摘要

Background: Hepatitis B virus (HBV) infection is a serious public health problem worldwide. This study aimed to investigate the relationship between serum alpha-fetoprotein (AFP) levels and pathological stages of liver biopsy in patients with chronic hepatitis B (CHB). Methods: The study included 619 patients who were diagnosed with CHB from March 2005 to December 2011. AFP levels were measured by electrochemiluminescence. Liver biopsy samples were classified into five levels of inflammation (G) and fibrosis (S) stages, according to the Chinese guidelines for prevention and treatment of viral hepatitis. Two multivariable ordinal regression models were performed to determine associations between AFP, GGT, and APRI (AST/PLT ratio) and stages of inflammation and fibrosis. Results: Significant positive and moderate correlations were shown between AFP levels and inflammation stages and between AFP levels and fibrosis stages (rho = 0.436 and 0.404, p < 0.001). Median values of AFP at liver fibrosis stages S0-1, S2, S3, and S4 were 3.0, 3.4, 5.4, and 11.3 ng/ml, respectively, and median APRI (AST/PLT ratio) was 0.41. Receiver operating characteristic (ROC) curve analyses revealed that the areas under the curves (AUCs) were 0.685, 0.727, and 0.755 (all p < 0.001) for judging inflammation stages of G >= 2, G >= 3, G = 4 by AFP; and 0.691, 0.717, and 0.718 (all p < 0.001) for judging fibrosis stages of S >= 2, S >= 3, and S = 4 by AFP. APRI levels showed significant positive and moderate correlations with inflammation stages (p = 0.445, p < 0.001).
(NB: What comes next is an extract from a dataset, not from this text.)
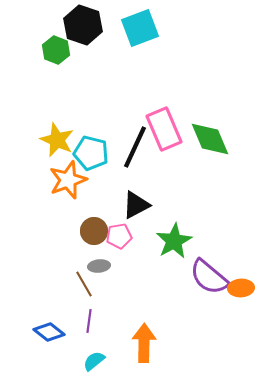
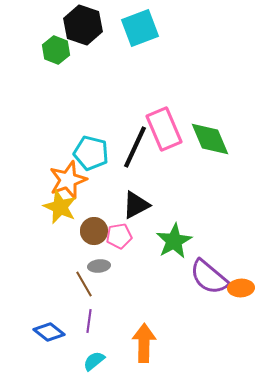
yellow star: moved 3 px right, 67 px down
AST, GGT, and APRI levels showed significant positive but very weak to weak correlations with fibrosis stages (p = 0.137, 0.237, 0.281, p < 0.001). Conclusions: Serum AFP levels increased as pathological levels of inflammation and fibrosis increased in CHB patients. Our data showed the clinical significance of serum AFP levels in diagnosing liver inflammation and fibrosis. Assessment of liver pathology may be improved by creating a predictive mathematical model by which AFP levels with other biomarkers.